Given the time increase, the study determined it’s not an efficient way to fight dirty recyclables.
“It is concluded that additional curbside sorting is not a cost-effective strategy to reduce contamination and residue levels at MRFs,” CIF found, adding that “the additional time spent sorting would significantly increase curbside collection costs.”
Outreach and education programs, along with investment in additional MRF equipment to increase sortation, “ultimately prove to be the most cost effective strategy rather than trying to achieve artificially low curbside contamination levels,” according to CIF.
Split cart evaluation
In August, CIF weighed the efficacy of split recycling carts, which have different compartments for the fiber stream and all other materials. The study looked at the municipal program in Sault Ste. Marie, which contracts with Green for Life Environmental (GFL) for recycling collection.
The evaluation was conducted as the municipality and its hauling contractor celebrated five years of using the split carts.

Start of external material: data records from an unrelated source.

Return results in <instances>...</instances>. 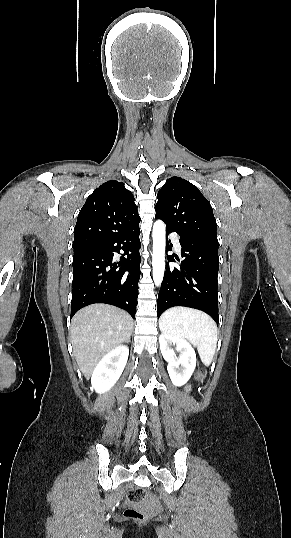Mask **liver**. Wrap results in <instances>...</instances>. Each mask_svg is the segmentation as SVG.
Instances as JSON below:
<instances>
[{"label":"liver","instance_id":"6515ba94","mask_svg":"<svg viewBox=\"0 0 291 538\" xmlns=\"http://www.w3.org/2000/svg\"><path fill=\"white\" fill-rule=\"evenodd\" d=\"M132 331V317L114 306L93 304L75 314L70 328L73 356L86 379L108 352L130 339Z\"/></svg>","mask_w":291,"mask_h":538}]
</instances>
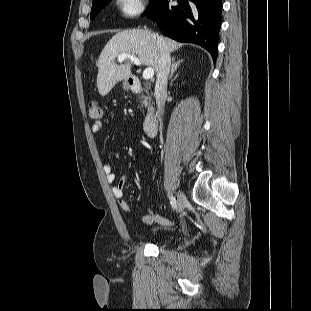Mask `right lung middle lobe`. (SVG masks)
<instances>
[{
	"label": "right lung middle lobe",
	"instance_id": "dd1d6c3e",
	"mask_svg": "<svg viewBox=\"0 0 311 311\" xmlns=\"http://www.w3.org/2000/svg\"><path fill=\"white\" fill-rule=\"evenodd\" d=\"M110 0H95L92 4L91 9V16L90 18L93 19L99 11L109 2ZM160 0H151V4L149 9L145 12L147 13L149 10H151Z\"/></svg>",
	"mask_w": 311,
	"mask_h": 311
}]
</instances>
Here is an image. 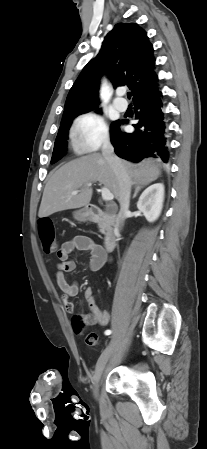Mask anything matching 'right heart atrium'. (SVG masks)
I'll return each mask as SVG.
<instances>
[{
    "label": "right heart atrium",
    "instance_id": "d8ad5b80",
    "mask_svg": "<svg viewBox=\"0 0 207 449\" xmlns=\"http://www.w3.org/2000/svg\"><path fill=\"white\" fill-rule=\"evenodd\" d=\"M72 130L75 146L83 152L96 151L109 140L104 118L92 111L79 115Z\"/></svg>",
    "mask_w": 207,
    "mask_h": 449
}]
</instances>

It found the 95-gallon split carts are effective at maintaining low contamination levels, reducing some of the challenges often found in dual-stream programs. The Sault Ste. Marie program achieved a 66 percent diversion rate.

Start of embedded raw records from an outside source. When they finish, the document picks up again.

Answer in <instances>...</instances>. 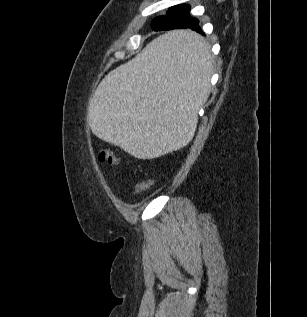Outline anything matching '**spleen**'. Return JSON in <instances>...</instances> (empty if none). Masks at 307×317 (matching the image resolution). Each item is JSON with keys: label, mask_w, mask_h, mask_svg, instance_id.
Returning a JSON list of instances; mask_svg holds the SVG:
<instances>
[{"label": "spleen", "mask_w": 307, "mask_h": 317, "mask_svg": "<svg viewBox=\"0 0 307 317\" xmlns=\"http://www.w3.org/2000/svg\"><path fill=\"white\" fill-rule=\"evenodd\" d=\"M209 48L196 29H167L98 87L92 132L137 160L175 155L192 138L209 95Z\"/></svg>", "instance_id": "3e777b00"}]
</instances>
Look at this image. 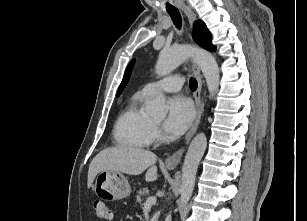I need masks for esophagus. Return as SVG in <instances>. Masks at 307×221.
<instances>
[{
  "label": "esophagus",
  "mask_w": 307,
  "mask_h": 221,
  "mask_svg": "<svg viewBox=\"0 0 307 221\" xmlns=\"http://www.w3.org/2000/svg\"><path fill=\"white\" fill-rule=\"evenodd\" d=\"M182 10L188 18L190 29H192L193 22L196 19L195 14L186 5H184L182 7ZM192 68H193V72L196 76L197 83H198L197 89L194 93V100H195V107H196V117H195L194 123H193L190 131L187 133V135L185 137V145H187L189 143L192 136L196 133L198 126L201 122L203 112H204V105H203V102L201 100L202 83H203L201 71H200L199 66L195 63L192 64ZM184 151H185V146L181 147L180 149L175 151L172 155L168 156L165 160V165L168 168H175L179 164V162H180V160L183 156Z\"/></svg>",
  "instance_id": "obj_1"
}]
</instances>
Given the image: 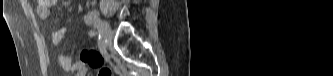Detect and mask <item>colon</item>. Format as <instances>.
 Returning a JSON list of instances; mask_svg holds the SVG:
<instances>
[{
  "instance_id": "colon-1",
  "label": "colon",
  "mask_w": 333,
  "mask_h": 76,
  "mask_svg": "<svg viewBox=\"0 0 333 76\" xmlns=\"http://www.w3.org/2000/svg\"><path fill=\"white\" fill-rule=\"evenodd\" d=\"M112 72L109 69H104L100 72H98V76H112Z\"/></svg>"
}]
</instances>
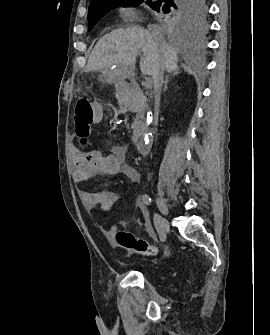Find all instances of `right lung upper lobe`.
<instances>
[{
  "instance_id": "cb5924a9",
  "label": "right lung upper lobe",
  "mask_w": 270,
  "mask_h": 335,
  "mask_svg": "<svg viewBox=\"0 0 270 335\" xmlns=\"http://www.w3.org/2000/svg\"><path fill=\"white\" fill-rule=\"evenodd\" d=\"M119 0H91L89 7L100 6L107 3L117 2Z\"/></svg>"
}]
</instances>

Contamination at the curb was under 13 percent in the program, and cross contamination within the carts made up just 1 percent of the problem. The most common challenge was plastics not accepted by the program, such as Nos. 3-7, making it into the containers compartment.
Although most residents were sorting material into the carts correctly, there was still a contamination challenge during collection: After the carts were dumped into collection trucks, cross contamination increased from 1 percent up to 2.7 percent. According to CIF, this could be happening during transit or when the carts were being loaded into the truck.
Overall, the municipality and hauler were “both satisfied with the move to split-body 95-gallon recycling carts” and noted that although it might not work in every municipality, it has proved to be “a very effective alternative collection method that can be applied in both large and small communities.”
Communities switch to dual-stream
Two Canadian municipalities recently asked CIF for funding to help support their program shifts from single- to dual-stream recycling. In August, CIF wrote about both cases.
The Township of Drummond-North Elmsley, Ontario decided to move away from single-stream recycling after its MRF contractor quoted higher processing costs, according to CIF. Switching to dual-stream would lower processing costs by 25 percent, compared with the price increase proposed by the contractor.
The program will switch from weekly single-stream collection to an alternating system in which fiber is collected in the cart one week and containers the following week. This system was chosen “to achieve a zero financial impact on collection costs,” according to CIF. The municipality is working to roll out additional receptacles for households to store material between the longer collection intervals.
“The Township forecasts a return on investment in less than 3 years from this program change,” CIF wrote.
Northumberland County, Ontario is planning a similar shift. Resource Recycling previously wrote more about the county’s dual-stream plans, which county officials anticipate will lead to a net savings in recycling program costs due to higher recyclables revenue and avoided tip fees.